The task — Pictures stay out; everything else in the records below gets copied exactly.

Given data —
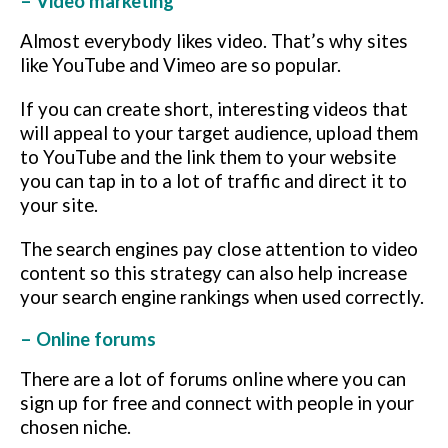
– Video marketing
Almost everybody likes video. That’s why sites
like YouTube and Vimeo are so popular.
If you can create short, interesting videos that
will appeal to your target audience, upload them
to YouTube and the link them to your website
you can tap in to a lot of traffic and direct it to
your site.
The search engines pay close attention to video
content so this strategy can also help increase
your search engine rankings when used correctly.
– Online forums
There are a lot of forums online where you can
sign up for free and connect with people in your
chosen niche.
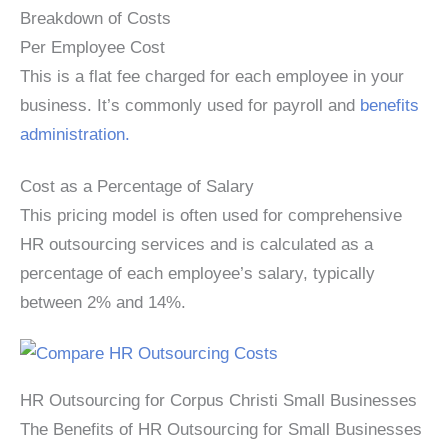
Breakdown of Costs
Per Employee Cost
This is a flat fee charged for each employee in your
business. It’s commonly used for payroll and
benefits
administration.
Cost as a Percentage of Salary
This pricing model is often used for comprehensive
HR outsourcing services and is calculated as a
percentage of each employee’s salary, typically
between 2% and 14%.
HR Outsourcing for Corpus Christi Small Businesses
The Benefits of HR Outsourcing for Small Businesses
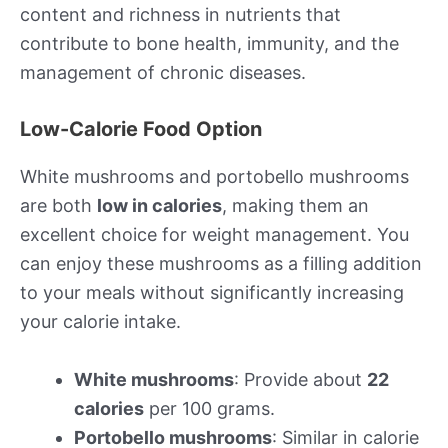
content and richness in nutrients that
contribute to bone health, immunity, and the
management of chronic diseases.
Low-Calorie Food Option
White mushrooms and portobello mushrooms
are both
low in calories
, making them an
excellent choice for weight management. You
can enjoy these mushrooms as a filling addition
to your meals without significantly increasing
your calorie intake.
White mushrooms
: Provide about
22
calories
per 100 grams.
Portobello mushrooms
: Similar in calorie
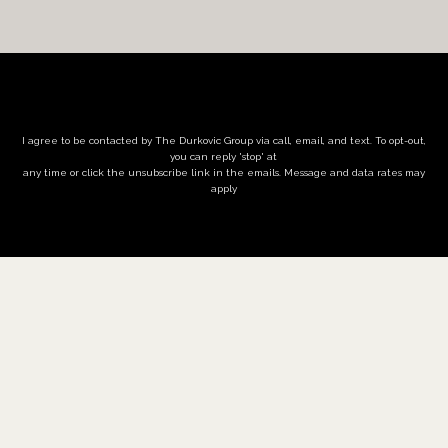
I agree to be contacted by The Durkovic Group via call, email, and text. To opt-out,
you can reply 'stop' at
any time or click the unsubscribe link in the emails. Message and data rates may
apply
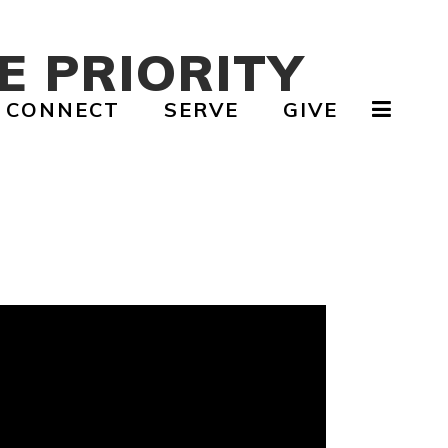
E PRIORITY
CONNECT
SERVE
GIVE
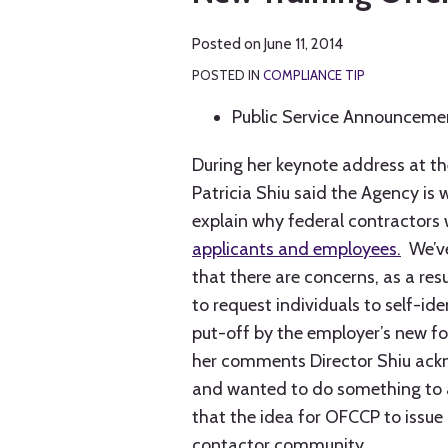
LinkedIn
Posted on
June 11, 2014
POSTED IN
COMPLIANCE TIP
Public Service Announceme
During her keynote address at t
Patricia Shiu said the Agency is
explain why federal contractors 
applicants and employees.
We’ve
that there are concerns, as a res
to request individuals to self-id
put-off by the employer’s new fou
her comments Director Shiu ackn
and wanted to do something to a
that the idea for OFCCP to issu
contactor community.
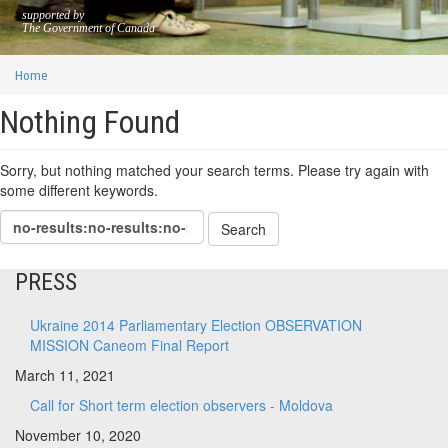
supported by
The Government of Canada
Home
Nothing Found
Sorry, but nothing matched your search terms. Please try again with
some different keywords.
PRESS
Ukraine 2014 Parliamentary Election OBSERVATION
MISSION Caneom Final Report
March 11, 2021
Call for Short term election observers - Moldova
November 10, 2020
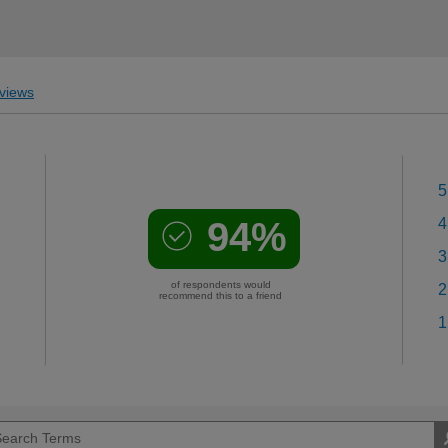
views
5
94%
4
3
of respondents would
2
recommend this to a friend
1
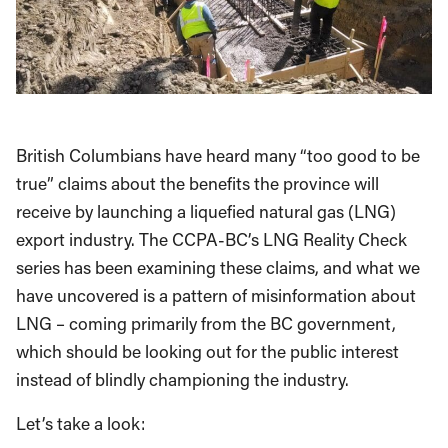
British Columbians have heard many “too good to be
true” claims about the benefits the province will
receive by launching a liquefied natural gas (LNG)
export industry. The CCPA-BC’s LNG Reality Check
series has been examining these claims, and what we
have uncovered is a pattern of misinformation about
LNG – coming primarily from the BC government,
which should be looking out for the public interest
instead of blindly championing the industry.
Let’s take a look:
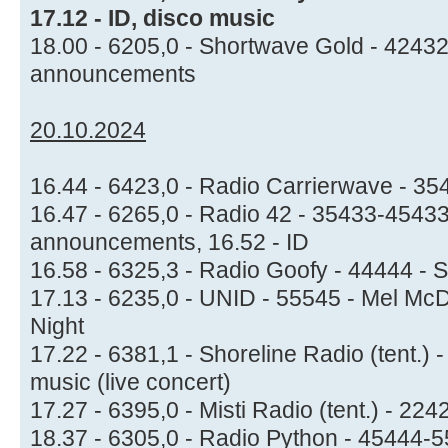
17.12 - ID, disco music
18.00 - 6205,0 - Shortwave Gold - 4243
announcements
20.10.2024
16.44 - 6423,0 - Radio Carrierwave - 35
16.47 - 6265,0 - Radio 42 - 35433-45433
announcements, 16.52 - ID
16.58 - 6325,3 - Radio Goofy - 44444 - S
17.13 - 6235,0 - UNID - 55545 - Mel McD
Night
17.22 - 6381,1 - Shoreline Radio (tent.)
music (live concert)
17.27 - 6395,0 - Misti Radio (tent.) - 2
18.37 - 6305,0 - Radio Python - 45444-5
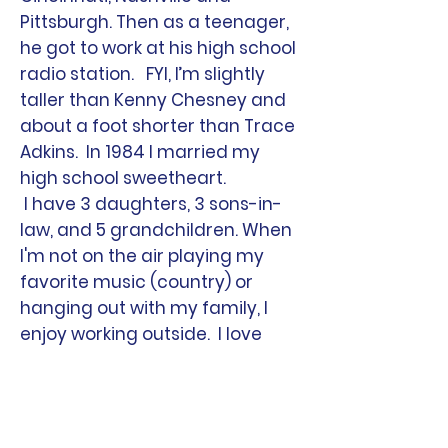
Pittsburgh. Then as a teenager,
he got to work at his high school
radio station. FYI, I’m slightly
taller than Kenny Chesney and
about a foot shorter than Trace
Adkins. In 1984 I married my
high school sweetheart.
I have 3 daughters, 3 sons-in-
law, and 5 grandchildren. When
I'm not on the air playing my
favorite music (country) or
hanging out with my family, I
enjoy working outside. I love
getting on my tractor and
mowing. It is like therapy to me!
I am also actively involved in my
church, and serve on the board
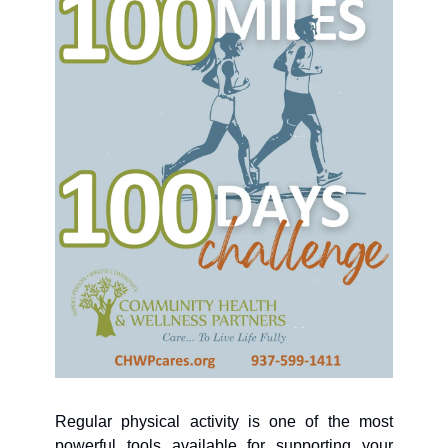
Regular physical activity is one of the most 
powerful tools available for supporting your 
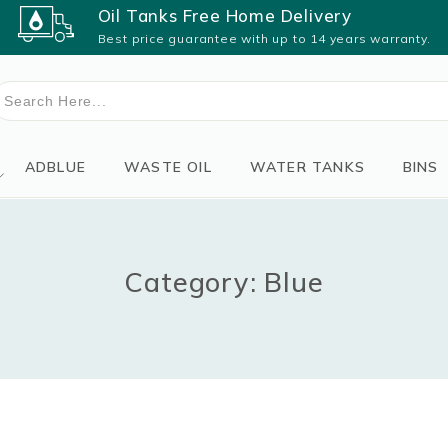
Oil Tanks Free Home Delivery
Best price guarantee with up to 14 years warranty.
earch
or:
ADBLUE
WASTE OIL
WATER TANKS
BINS
Category: Blue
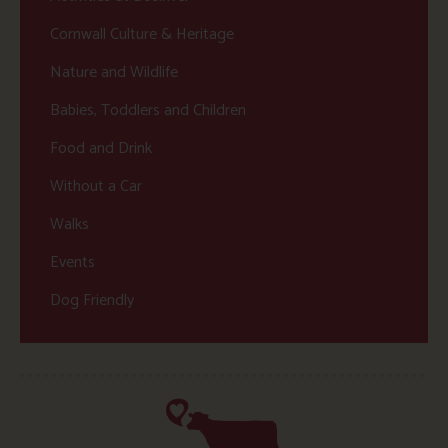
Cornwall Culture & Heritage
Nature and Wildlife
Babies, Toddlers and Children
Food and Drink
Without a Car
Walks
Events
Dog Friendly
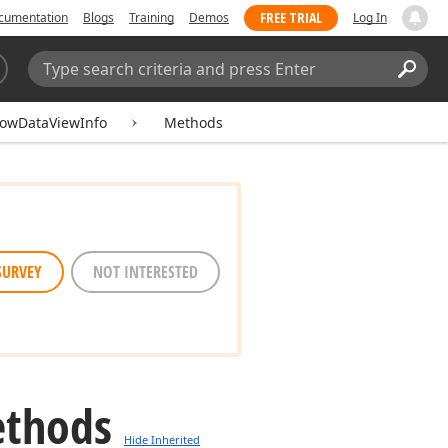
FREE TRIAL
cumentation
Blogs
Training
Demos
Log In
Search:
Sear
owDataViewInfo
Methods
SURVEY
NOT INTERESTED
ethods
Hide Inherited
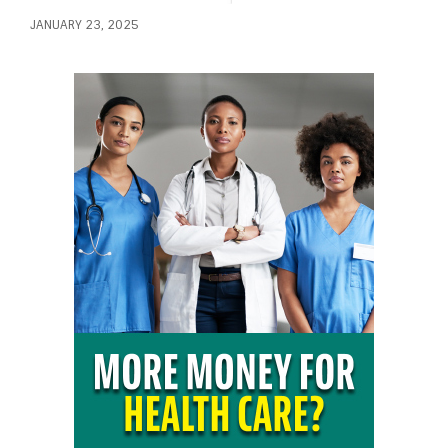
JANUARY 23, 2025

Result of this exercise —
– Video marketing
Almost everybody likes video. That’s why sites
like YouTube and Vimeo are so popular.
If you can create short, interesting videos that
will appeal to your target audience, upload them
to YouTube and the link them to your website
you can tap in to a lot of traffic and direct it to
your site.
The search engines pay close attention to video
content so this strategy can also help increase
your search engine rankings when used correctly.
– Online forums
There are a lot of forums online where you can
sign up for free and connect with people in your
chosen niche.
Breakdown of Costs
Per Employee Cost
This is a flat fee charged for each employee in your
business. It’s commonly used for payroll and
benefits
administration.
Cost as a Percentage of Salary
This pricing model is often used for comprehensive
HR outsourcing services and is calculated as a
percentage of each employee’s salary, typically
between 2% and 14%.
HR Outsourcing for Corpus Christi Small Businesses
The Benefits of HR Outsourcing for Small Businesses
content and richness in nutrients that
contribute to bone health, immunity, and the
management of chronic diseases.
Low-Calorie Food Option
White mushrooms and portobello mushrooms
are both
low in calories
, making them an
excellent choice for weight management. You
can enjoy these mushrooms as a filling addition
to your meals without significantly increasing
your calorie intake.
White mushrooms
: Provide about
22
calories
per 100 grams.
Portobello mushrooms
: Similar in calorie
I agree to be contacted by The Durkovic Group via call, email, and text. To opt-out,
you can reply 'stop' at
any time or click the unsubscribe link in the emails. Message and data rates may
apply
E PRIORITY
CONNECT
SERVE
GIVE
LinkedIn
Posted on
June 11, 2014
POSTED IN
COMPLIANCE TIP
Public Service Announceme
During her keynote address at t
Patricia Shiu said the Agency is
explain why federal contractors 
applicants and employees.
We’ve
that there are concerns, as a res
to request individuals to self-id
put-off by the employer’s new fou
her comments Director Shiu ackn
and wanted to do something to a
that the idea for OFCCP to issu
contactor community.
supported by
The Government of Canada
Home
Nothing Found
Sorry, but nothing matched your search terms. Please try again with
some different keywords.
PRESS
Ukraine 2014 Parliamentary Election OBSERVATION
MISSION Caneom Final Report
March 11, 2021
Call for Short term election observers - Moldova
November 10, 2020
views
5
94%
4
3
of respondents would
2
recommend this to a friend
1
British Columbians have heard many “too good to be
true” claims about the benefits the province will
receive by launching a liquefied natural gas (LNG)
export industry. The CCPA-BC’s LNG Reality Check
series has been examining these claims, and what we
have uncovered is a pattern of misinformation about
LNG – coming primarily from the BC government,
which should be looking out for the public interest
instead of blindly championing the industry.
Let’s take a look:
17.12 - ID, disco music
18.00 - 6205,0 - Shortwave Gold - 4243
announcements
20.10.2024
16.44 - 6423,0 - Radio Carrierwave - 35
16.47 - 6265,0 - Radio 42 - 35433-45433
announcements, 16.52 - ID
16.58 - 6325,3 - Radio Goofy - 44444 - S
17.13 - 6235,0 - UNID - 55545 - Mel McD
Night
17.22 - 6381,1 - Shoreline Radio (tent.)
music (live concert)
17.27 - 6395,0 - Misti Radio (tent.) - 2
18.37 - 6305,0 - Radio Python - 45444-5
Pittsburgh. Then as a teenager,
he got to work at his high school
radio station. FYI, I’m slightly
taller than Kenny Chesney and
about a foot shorter than Trace
Adkins. In 1984 I married my
high school sweetheart.
I have 3 daughters, 3 sons-in-
law, and 5 grandchildren. When
I'm not on the air playing my
favorite music (country) or
hanging out with my family, I
enjoy working outside. I love
getting on my tractor and
mowing. It is like therapy to me!
I am also actively involved in my
church, and serve on the board
Regular physical activity is one of the most 
powerful tools available for supporting your 
Oil Tanks Free Home Delivery
Best price guarantee with up to 14 years warranty.
earch
or:
ADBLUE
WASTE OIL
WATER TANKS
BINS
Category: Blue
Cornwall Culture & Heritage
Nature and Wildlife
Babies, Toddlers and Children
Food and Drink
Without a Car
Walks
Events
Dog Friendly
FREE TRIAL
cumentation
Blogs
Training
Demos
Log In
Search:
Sear
owDataViewInfo
Methods
SURVEY
NOT INTERESTED
ethods
Hide Inherited
JANUARY 23, 2025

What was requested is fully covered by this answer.